# Your task
When you copy the data, keep every line exactly as written and skip the pictures.

# Material provided
Content starts

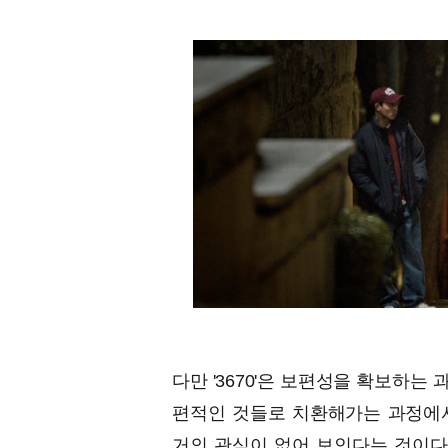
다만 '3670'은 보편성을 확보하
편적인 것들로 치환해가는 과정에
거의 관심이 없어 보인다는 것이다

Content ends

# Reply to the exercise
다만 '3670'은 보편성을 확보하
편적인 것들로 치환해가는 과정에
거의 관심이 없어 보인다는 것이다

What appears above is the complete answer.